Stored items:
==================================================
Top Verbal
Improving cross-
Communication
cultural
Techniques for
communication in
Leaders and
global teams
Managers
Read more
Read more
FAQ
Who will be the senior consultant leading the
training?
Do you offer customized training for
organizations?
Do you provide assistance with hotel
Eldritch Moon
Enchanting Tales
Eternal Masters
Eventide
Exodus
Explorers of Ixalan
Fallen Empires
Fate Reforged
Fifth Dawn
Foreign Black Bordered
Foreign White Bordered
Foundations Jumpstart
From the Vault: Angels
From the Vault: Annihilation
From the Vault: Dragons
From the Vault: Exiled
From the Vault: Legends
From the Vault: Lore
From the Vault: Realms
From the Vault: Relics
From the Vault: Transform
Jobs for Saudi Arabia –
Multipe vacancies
==================================================
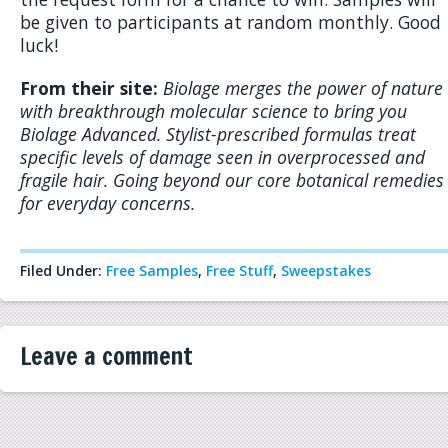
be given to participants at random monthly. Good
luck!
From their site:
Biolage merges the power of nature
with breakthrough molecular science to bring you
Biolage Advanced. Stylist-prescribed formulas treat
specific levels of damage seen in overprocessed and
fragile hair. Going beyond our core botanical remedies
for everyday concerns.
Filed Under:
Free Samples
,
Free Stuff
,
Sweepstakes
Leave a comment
==================================================
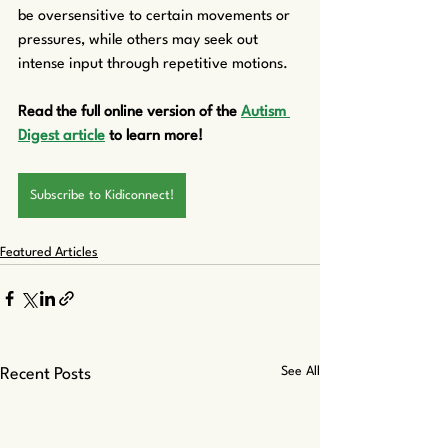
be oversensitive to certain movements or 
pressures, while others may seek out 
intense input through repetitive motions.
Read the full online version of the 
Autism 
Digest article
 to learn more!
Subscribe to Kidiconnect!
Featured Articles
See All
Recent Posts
==================================================
▶ _Work instruction_:
Every line above that holds the word "Biolage" should be copied out.

▶ _Expected output_:
Biolage merges the power of nature
Biolage Advanced. Stylist-prescribed formulas treat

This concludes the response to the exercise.